Environment

Louisiana’s coast is eroding at an alarming rate of around one football field per hour. Moreover, the Louisiana coast faces the highest rate of sea level rise worldwide with New Orleans projected to be under water by 2100. Although there is general awareness of coastal issues such as coastal erosion and sea level rise, there...
Coastal-Issues

Louisiana’s coast is eroding at an alarming rate of around one football field per hour. Moreover, the Louisiana coast faces the highest rate of sea level rise worldwide with New Orleans projected to be under water by 2100. Although there is general awareness of coastal issues such as coastal erosion and sea level rise, there is a need to further educate coastal communities about these issues and how it affects them.  Another reality is that government agencies have not effectively engaged coastal communities before developing policies and plans that affect these communities.

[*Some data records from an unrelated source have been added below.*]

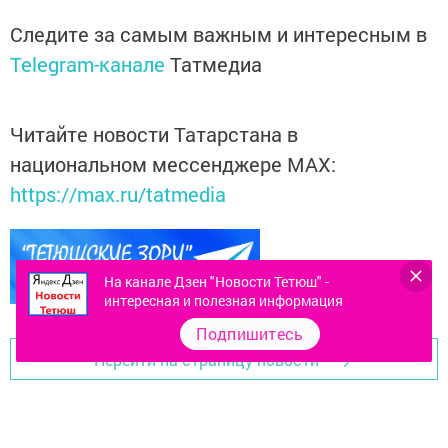
Следите за самым важным и интересным в
Telegram-канале
Татмедиа
Читайте новости Татарстана в
национальном мессенджере MАХ:
https://max.ru/tatmedia
На канале Дзен "Новости Тетюш" -
интересная и полезная информация
Подпишитесь
Перейти на страницу новости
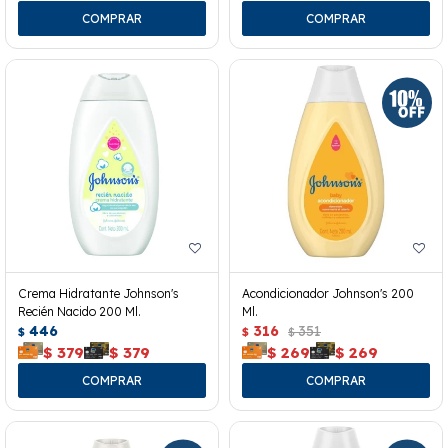
Crema Hidratante Johnson's
Acondicionador Johnson's 200
Recién Nacido 200 Ml.
Ml.
446
316
351
$
$
$
$
379
$
379
$
269
$
269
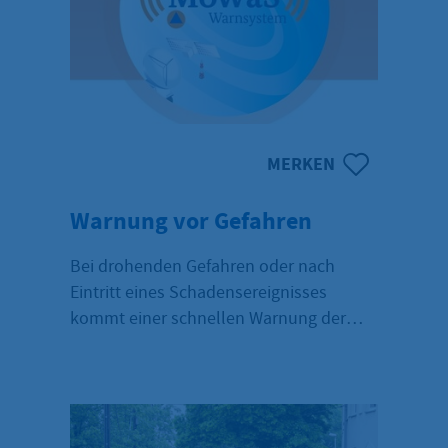
MERKEN
Warnung vor Gefahren
Bei drohenden Gefahren oder nach
Eintritt eines Schadensereignisses
kommt einer schnellen Warnung der
Bevölkerung große Bedeutung zu.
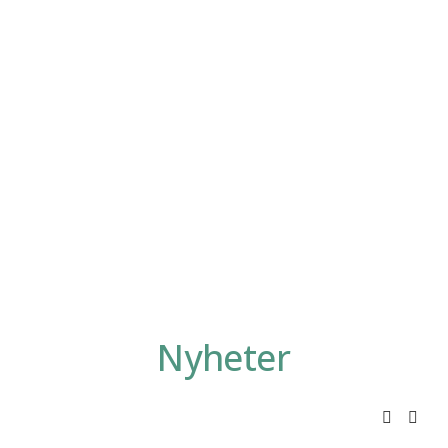
Nyheter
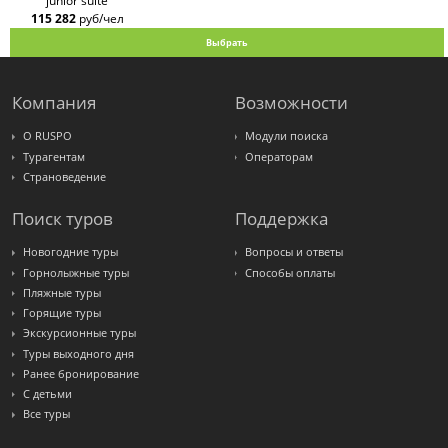
junior suite
ex TUI
115 282
руб/чел
Крымская
Волна
Выбрать
LOTI
Russian
Express
Интурист
Компания
Возможности
Travelata
О RUSPO
Модули поиска
Турагентам
Операторам
Страноведение
Поиск туров
Поддержка
Новогодние туры
Вопросы и ответы
Горнолыжные туры
Способы оплаты
Пляжные туры
Горящие туры
Экскурсионные туры
Туры выходного дня
Ранее бронирование
С детьми
Все туры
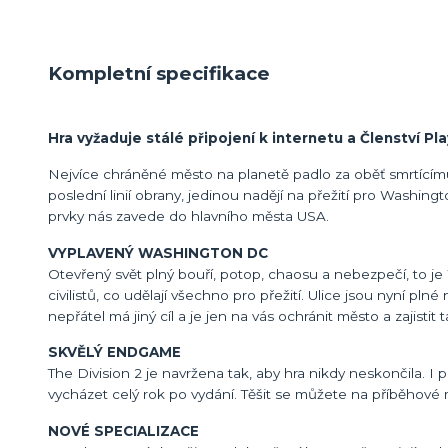
Kompletní specifikace
Hra vyžaduje stálé připojení k internetu a Členství Pla
Nejvíce chráněné město na planetě padlo za oběť smrtícímu v
poslední linií obrany, jedinou nadějí na přežití pro Washin
prvky nás zavede do hlavního města USA.
VYPLAVENÝ WASHINGTON DC
Otevřený svět plný bouří, potop, chaosu a nebezpečí, to je
civilistů, co udělají všechno pro přežití. Ulice jsou nyní pln
nepřátel má jiný cíl a je jen na vás ochránit město a zajisti
SKVĚLÝ ENDGAME
The Division 2 je navržena tak, aby hra nikdy neskončila. I
vycházet celý rok po vydání. Těšit se můžete na příběhové 
NOVÉ SPECIALIZACE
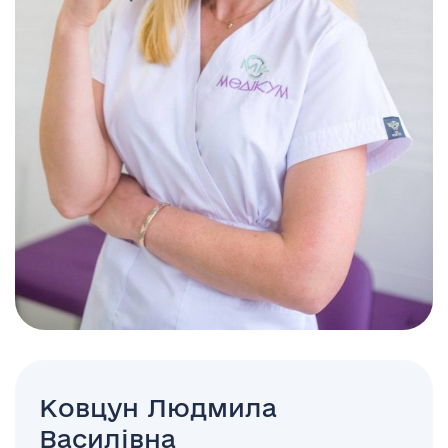
Ковцун Людмила
Василівна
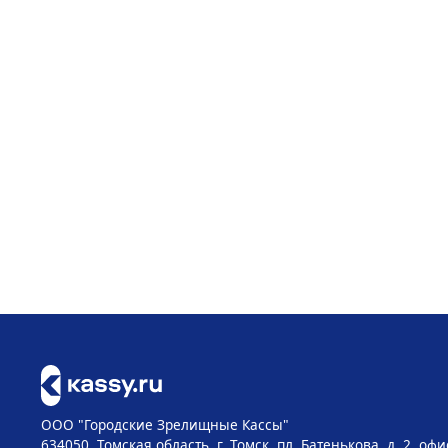
ООО "Городские Зрелищные Кассы"
634050, Томская область, г. Томск, пл. Батенькова, д. 2, офи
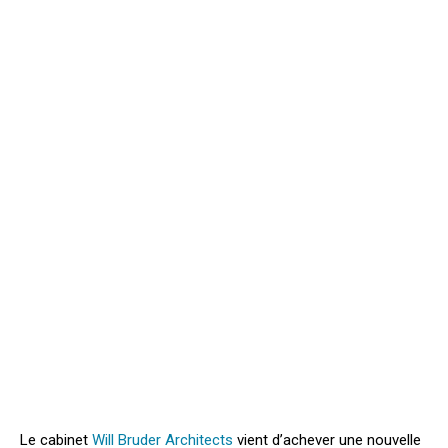
Le cabinet
Will Bruder Architects
vient d’achever une nouvelle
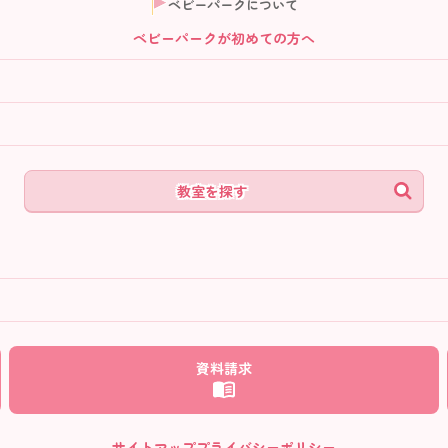
ベビーパークについて
ベビーパークが初めての方へ
教室を探す
ム
資料請求
サイトマップ
プライバシーポリシー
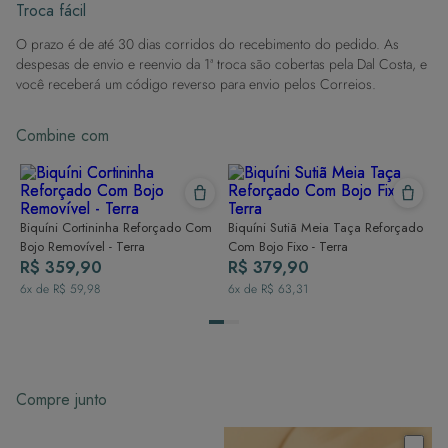
Evite superfícies ásperas: Para manter a integridade do tecido, evite
Troca fácil
contato com superfícies rugosas.
O prazo é de até 30 dias corridos do recebimento do pedido. As
Dicas de Lavagem:
despesas de envio e reenvio da 1ª troca são cobertas pela Dal Costa, e
Lave rapidamente: Assim que possível, lave separado de outras peças.
você receberá um código reverso para envio pelos Correios.
À mão e com cuidado: Use água fria e sabão neutro, evitando máquina
de lavar, sabão em pó, sabonete e alvejante.
Combine com
Secagem ideal: Não deixe de molho nem guarde úmido. Seque à
sombra e evite a secadora.
Para cores vibrantes: Lave as peças antes do primeiro uso e siga as
dicas acima para manter as cores radiantes.
Biquíni Cortininha Reforçado Com
Biquíni Sutiã Meia Taça Reforçado
Bojo Removível - Terra
Com Bojo Fixo - Terra
R$ 359,90
R$ 379,90
6
x de
R$ 59,98
6
x de
R$ 63,31
Compre junto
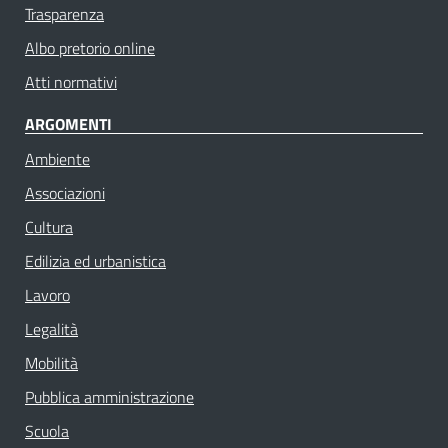
Trasparenza
Albo pretorio online
Atti normativi
ARGOMENTI
Ambiente
Associazioni
Cultura
Edilizia ed urbanistica
Lavoro
Legalità
Mobilità
Pubblica amministrazione
Scuola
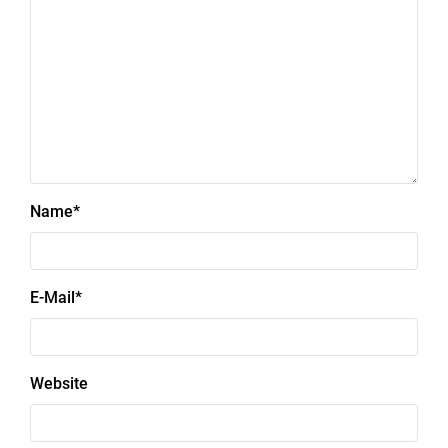
Name
*
E-Mail
*
Website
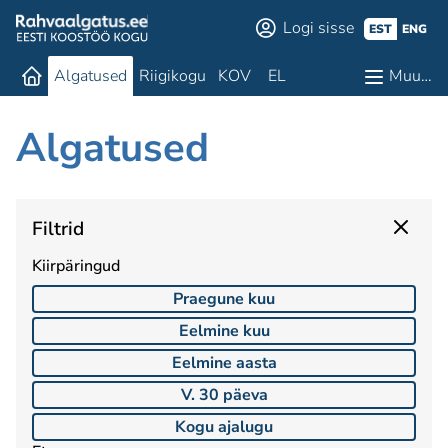
Logi sisse
EST
ENG
Algatused
Riigikogu
KOV
EL
Muu…
Algatused
Filtrid
Kiirpäringud
Praegune kuu
Eelmine kuu
Eelmine aasta
V. 30 päeva
Kogu ajalugu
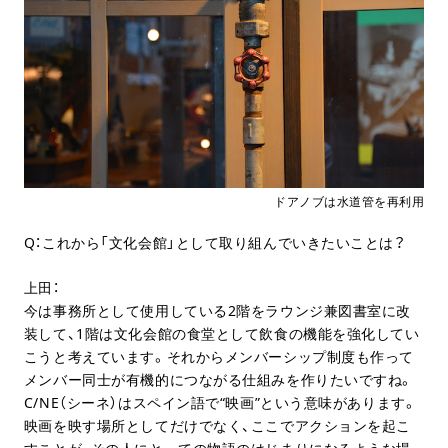
ドアノブは水道管を再利用
Q：これから「文化会館」として取り組んでいきたいことは？
上田：
今は事務所として使用している2階をラウンジ兼図書室に改
装して、1階は文化会館の食堂として飲食の機能を強化してい
こうと考えています。それからメンバーシップ制度も作って
メンバー同士が有機的につながる仕組みを作りたいですね。
C/NE（シーネ）はスペイン語で“映画”という意味があります。
映画を映す場所としてだけでなく、ここでアクションを起こ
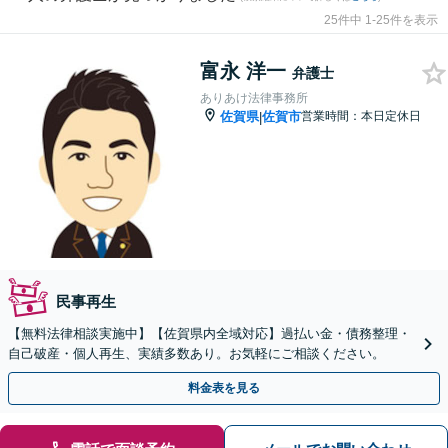
25件中 1-25件を表示
富永 洋一
弁護士
ありあけ法律事務所
佐賀県
佐賀市
営業時間：本日定休日
|
民事再生
【無料法律相談実施中】【佐賀県内全域対応】過払い金・債務整理・
自己破産・個人再生、実績多数あり。お気軽にご相談ください。
料金表を見る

The Foundation envisions a thriving 13-parish Southeast Louisiana region that is educated about the issues and risks facing them due to coastal land loss and sea level rise. This awareness leads coastal communities to support coastal restoration and protection efforts and make informed decisions regarding actions they need to take based on the risks that they face. The Foundation envisions a state government that prioritizes coastal restoration and protection efforts while ensuring the vitality and safety of their constituent communities.

Strategy

In order to achieve this vision, the Foundation strives to support organizations that:

  • Deepen the knowledge of Southeast Louisiana communities that will be affected by coastal land loss and sea level rise on coastal issues and various coastal restoration and protection efforts
  • Help government agencies engage more effectively with at-risk coastal communities in Southeast Louisiana
  • Advocate on a parish and state level to ensure that:
    • Coastal restoration remains a funding priority
    • Coastal communities, especially underserved populations, are harmed as little as possible due to coastal restoration and protection activities and that these populations are properly engaged in planning these activities
    • Coastal restoration and protection activities are science- and data-based
  • Serve as a watchdog to track the state and federal funding flows involving BP oil spill reparations and coastal restoration and ensure accountability and efficiency
  • Start the conversation about how to plan for and execute future transitions among policymakers, government practitioners, and at-risk coastal communities, and, when appropriate, help coastal communities adapt to such transitions

Aside from the funding support the Foundation provides to nonprofit organizations working on the Gulf Coast, the Foundation helps build the capacity of these organizations through its Organizational Effectiveness work. The Foundation also leverages funds from its Environmental Fund to raise more funds for these strategies.

Grants

$20,000 to United Houma Nation for leadership development and tribal training on coastal issues and effective decision-making in order to increase the tribe’s capacity and confidence in engaging in coastal issues.

$20,000 to Bayou Grace to expand local volunteer restoration engagement and engage residents in education activities on land loss, coastal restoration, and hazard preparation.

$20,000 to Bayou Interfaith Sponsoring Committee to fund general operating expenses as well as community convening, organizing, advocacy, and strategic partnership activities around coastal restoration and protection.

$20,000 to Louisiana Appleseed to implement education and advocacy activities that will streamline and review the system to remove legal hurdles involving title clearing in coastal communities.

$20,000 to Lower Ninth Ward – Center for Sustainable Engagement and Development to (a) create and launch a residential and community coalition that will engage the Lower Ninth Ward community in a restoration and ecosystems project designed to protect and enhance targeted species, landscape, and water systems for the betterment of the Lower Ninth Ward and (b) create the Lower Ninth Ward Neighborhood Resiliency Program with training workshops focused on environmental and water management education.

$20,000 to Southeast Louisiana Legal Services to convene Isle de Jean Charles tribe leaders to develop an advocacy strategy and work plan to achieve the tribe’s goals and provide leadership training.

$30,000 to WWNO to operate the Coastal Desk.